Fox’s tag for Sleepy Hollow reads, ‘After being resurrected and pulled two and a half centuries through time, ICHABOD CRANE (Tom Mison) finds himself in modern-day Sleepy Hollow, where he quickly realizes that evil has awoken with him. When Sheriff August Corbin (guest star Clancy Brown) is killed by the infamous Headless Horseman, Ichabod forms an unlikely bond with Detective ABBIE MILLS (Nicole Beharie), a young cop who has her own childhood supernatural experiences. Together, the two embark on a mission to stop evil and uncover mysteries dating back to the founding of our country. Captain FRANK IRVING (Orlando Jones) hesitates to believe Ichabod’s tales of supernatural evil. But when Ichabod’s former wife, KATRINA (Katia Winter), provides clues about impending evil, they all begin to realize that this town is anything but sleepy in the all-new “Pilot” series premiere episode of SLEEPY HOLLOW (caps theirs).

The teaser for the Sleepy Hollow premiere shows us Ichabod Crane, fighting the good fight when a masked British soldier wielding an axe attacks him – arising after being dealt a seemingly fatal wound. Wounded, Crane takes his head off with his sword before fading into oblivion. He awakens in a cave and stumbles out to find a road and, while he’s marveling at its unknown constitution, is nearly run over by an eighteen-wheeler – and a car runs off the road to avoid him. It stops behind a sign which a camera move reveals to be Sleepy Hollow.

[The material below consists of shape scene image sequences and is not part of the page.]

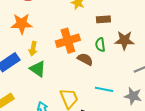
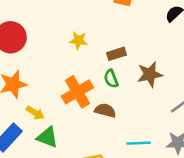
green semicircle: (100, 45) -> (111, 79), moved
yellow arrow: (33, 49) -> (35, 113), turned -56

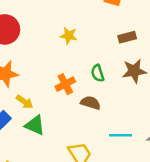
brown rectangle: (116, 54) -> (127, 37), moved
orange cross: (77, 92) -> (65, 84), size x0.7

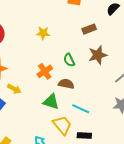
green triangle: (35, 125) -> (51, 102), moved
cyan line: (120, 135) -> (81, 109), moved, turned 30

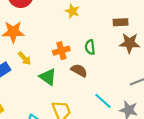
brown star: (98, 55) -> (130, 43), moved
green triangle: (51, 102) -> (48, 77), moved
cyan line: (81, 109) -> (103, 101), moved

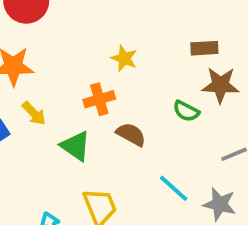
yellow star: (72, 11) -> (124, 58), moved
green semicircle: (90, 47) -> (186, 111), moved, turned -56

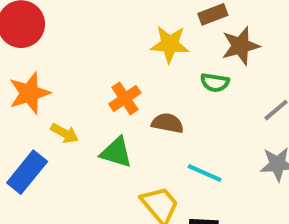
yellow star: (124, 58) -> (170, 44), moved, size x1.4
cyan line: (174, 188) -> (205, 173), moved

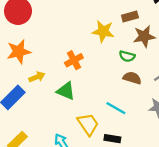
brown semicircle: (168, 123) -> (132, 78), moved
yellow arrow: (65, 133) -> (37, 77), turned -56

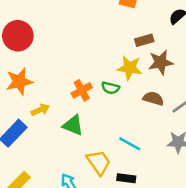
yellow star: (103, 31) -> (130, 68), moved
green semicircle: (127, 56) -> (110, 88), moved
brown semicircle: (132, 78) -> (153, 98), moved

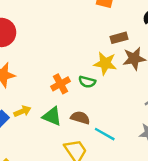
brown semicircle: (153, 98) -> (80, 118), moved
yellow arrow: (40, 110) -> (22, 111), moved

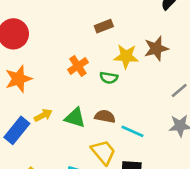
brown rectangle: (119, 38) -> (104, 26), moved
orange cross: (60, 84) -> (78, 66), moved

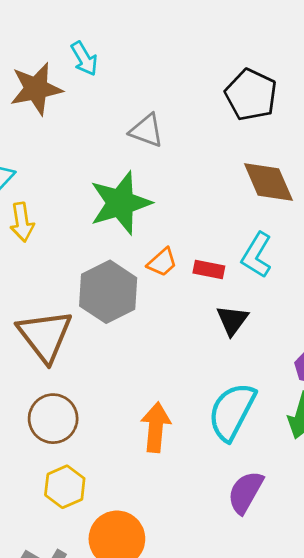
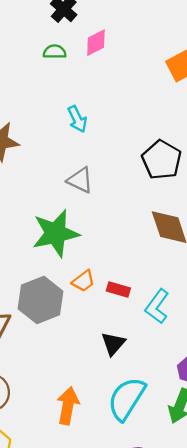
cyan arrow: (84, 59) -> (77, 119), moved
cyan L-shape: (257, 255) -> (157, 306), moved
black triangle: (232, 320) -> (113, 344), moved

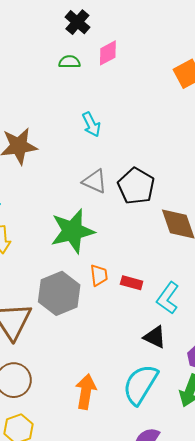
black pentagon: (162, 160) -> (136, 186), moved
orange trapezoid: (83, 281) -> (99, 275), turned -60
black triangle: (113, 344) -> (155, 337), moved, turned -45

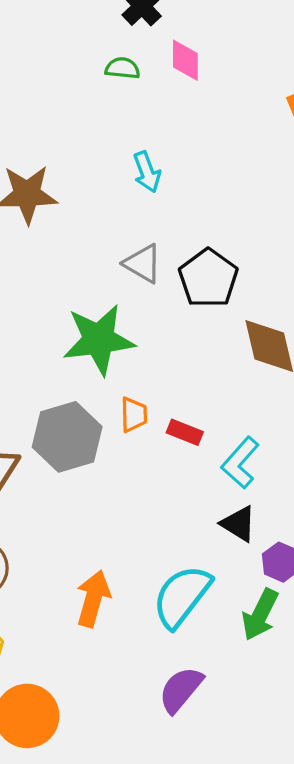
pink diamond: (108, 53) -> (185, 60), turned -68
black triangle: (155, 337) -> (239, 524), moved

Sleepy Hollow, population 144,000 ( a very biblical number) is a town that seems to be in the middle of mysteries, which Sheriff August Corbin points out to his partner and protégé, Abbie Mills – alluding to some reason she should be particularly interested. Their dinner is interrupted by a call that takes them to a nearby farm where the headless body of the aforementioned British soldier comes at him with his axe. Corbin shoots him repeatedly to no effect.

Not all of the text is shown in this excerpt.